What is being asked. Every line that holds the word "vairākas" needs to be copied from the data below.

Materials provided.

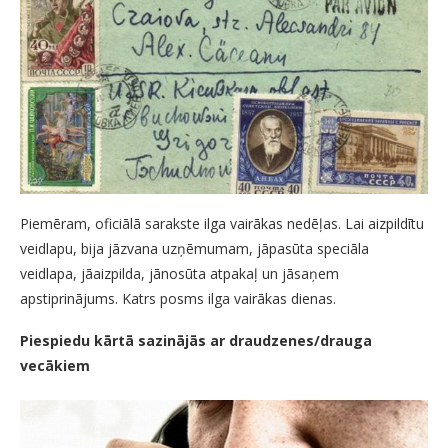
Piemēram, oficiālā sarakste ilga vairākas nedēļas. Lai aizpildītu
veidlapu, bija jāzvana uzņēmumam, jāpasūta speciāla
veidlapa, jāaizpilda, jānosūta atpakaļ un jāsaņem
apstiprinājums. Katrs posms ilga vairākas dienas.
Piespiedu kārtā sazinājās ar draudzenes/drauga
vecākiem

Expected answer.
Piemēram, oficiālā sarakste ilga vairākas nedēļas. Lai aizpildītu
apstiprinājums. Katrs posms ilga vairākas dienas.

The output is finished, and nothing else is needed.